=== PROVIDED MATERIAL ===

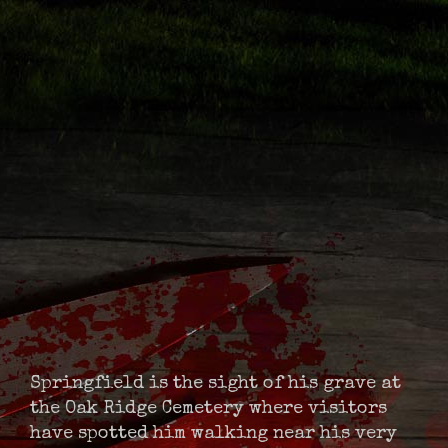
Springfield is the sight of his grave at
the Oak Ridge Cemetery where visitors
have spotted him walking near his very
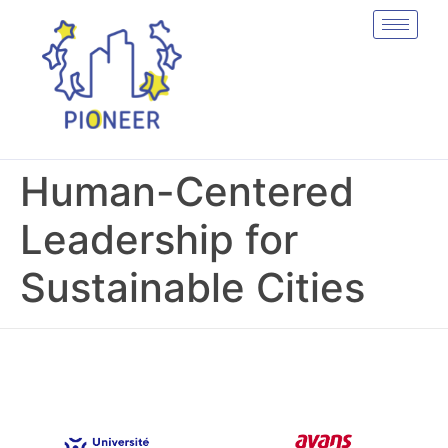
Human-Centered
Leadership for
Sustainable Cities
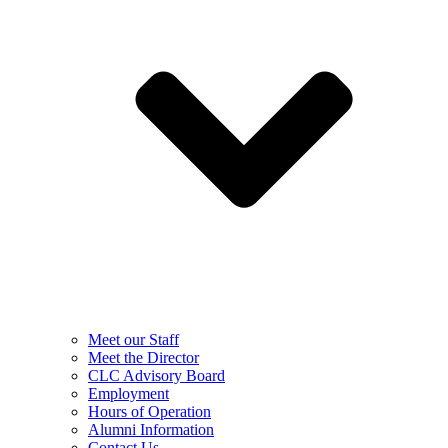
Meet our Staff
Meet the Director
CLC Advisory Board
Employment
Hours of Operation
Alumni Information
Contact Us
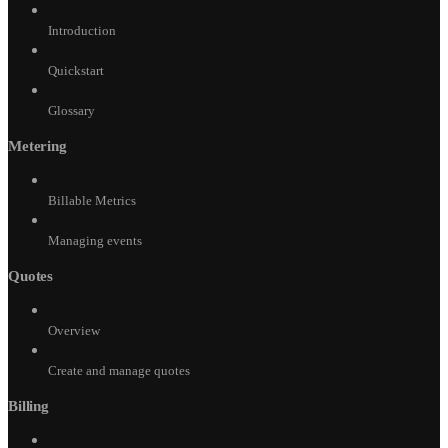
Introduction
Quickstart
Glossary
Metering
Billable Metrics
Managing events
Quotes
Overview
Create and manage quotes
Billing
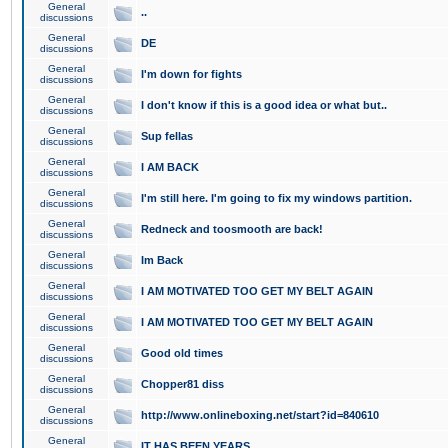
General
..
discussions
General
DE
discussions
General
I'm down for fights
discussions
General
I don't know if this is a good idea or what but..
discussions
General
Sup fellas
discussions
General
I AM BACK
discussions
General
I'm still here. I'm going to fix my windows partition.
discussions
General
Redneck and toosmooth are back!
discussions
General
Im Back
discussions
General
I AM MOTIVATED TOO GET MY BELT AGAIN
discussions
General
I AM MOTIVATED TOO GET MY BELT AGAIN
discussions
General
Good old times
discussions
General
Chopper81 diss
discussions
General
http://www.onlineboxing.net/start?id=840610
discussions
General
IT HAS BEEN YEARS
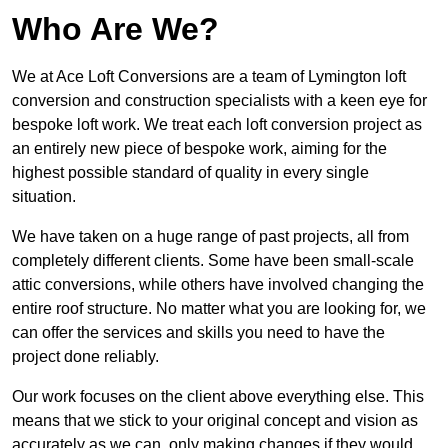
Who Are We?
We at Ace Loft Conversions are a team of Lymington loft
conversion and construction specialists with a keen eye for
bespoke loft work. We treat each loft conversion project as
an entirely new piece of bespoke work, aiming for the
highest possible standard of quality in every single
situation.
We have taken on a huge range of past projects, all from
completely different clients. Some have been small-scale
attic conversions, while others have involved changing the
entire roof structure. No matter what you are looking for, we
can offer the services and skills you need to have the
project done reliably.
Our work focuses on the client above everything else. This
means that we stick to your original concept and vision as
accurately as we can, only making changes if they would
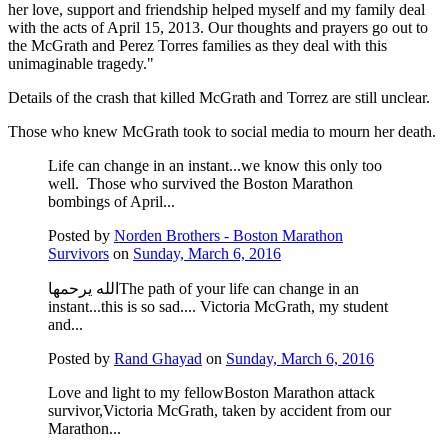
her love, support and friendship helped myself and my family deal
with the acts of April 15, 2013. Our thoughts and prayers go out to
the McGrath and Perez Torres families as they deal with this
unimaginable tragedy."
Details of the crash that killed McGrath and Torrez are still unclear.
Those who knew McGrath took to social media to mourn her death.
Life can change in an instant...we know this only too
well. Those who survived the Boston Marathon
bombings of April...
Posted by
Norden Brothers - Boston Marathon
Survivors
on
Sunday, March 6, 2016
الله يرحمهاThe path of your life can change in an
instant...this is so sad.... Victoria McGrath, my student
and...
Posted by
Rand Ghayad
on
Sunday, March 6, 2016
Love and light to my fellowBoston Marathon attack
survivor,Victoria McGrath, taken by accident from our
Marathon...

===

■ **WHAT TO DO**:
Set down each record above exactly as it stands and leave out all pictures.

■ **ANSWER TO THIS TASK**:
Springfield is the sight of his grave at
the Oak Ridge Cemetery where visitors
have spotted him walking near his very
Human-Centered
Leadership for
Sustainable Cities
Meet our Staff
Meet the Director
CLC Advisory Board
Employment
Hours of Operation
Alumni Information
Contact Us
Introduction
Quickstart
Glossary
Metering
Billable Metrics
Managing events
Quotes
Overview
Create and manage quotes
Billing
General
..
discussions
General
DE
discussions
General
I'm down for fights
discussions
General
I don't know if this is a good idea or what but..
discussions
General
Sup fellas
discussions
General
I AM BACK
discussions
General
I'm still here. I'm going to fix my windows partition.
discussions
General
Redneck and toosmooth are back!
discussions
General
Im Back
discussions
General
I AM MOTIVATED TOO GET MY BELT AGAIN
discussions
General
I AM MOTIVATED TOO GET MY BELT AGAIN
discussions
General
Good old times
discussions
General
Chopper81 diss
discussions
General
http://www.onlineboxing.net/start?id=840610
discussions
General
IT HAS BEEN YEARS
Who Are We?
We at Ace Loft Conversions are a team of Lymington loft
conversion and construction specialists with a keen eye for
bespoke loft work. We treat each loft conversion project as
an entirely new piece of bespoke work, aiming for the
highest possible standard of quality in every single
situation.
We have taken on a huge range of past projects, all from
completely different clients. Some have been small-scale
attic conversions, while others have involved changing the
entire roof structure. No matter what you are looking for, we
can offer the services and skills you need to have the
project done reliably.
Our work focuses on the client above everything else. This
means that we stick to your original concept and vision as
accurately as we can, only making changes if they would
her love, support and friendship helped myself and my family deal
with the acts of April 15, 2013. Our thoughts and prayers go out to
the McGrath and Perez Torres families as they deal with this
unimaginable tragedy."
Details of the crash that killed McGrath and Torrez are still unclear.
Those who knew McGrath took to social media to mourn her death.
Life can change in an instant...we know this only too
well. Those who survived the Boston Marathon
bombings of April...
Posted by
Norden Brothers - Boston Marathon
Survivors
on
Sunday, March 6, 2016
الله يرحمهاThe path of your life can change in an
instant...this is so sad.... Victoria McGrath, my student
and...
Posted by
Rand Ghayad
on
Sunday, March 6, 2016
Love and light to my fellowBoston Marathon attack
survivor,Victoria McGrath, taken by accident from our
Marathon...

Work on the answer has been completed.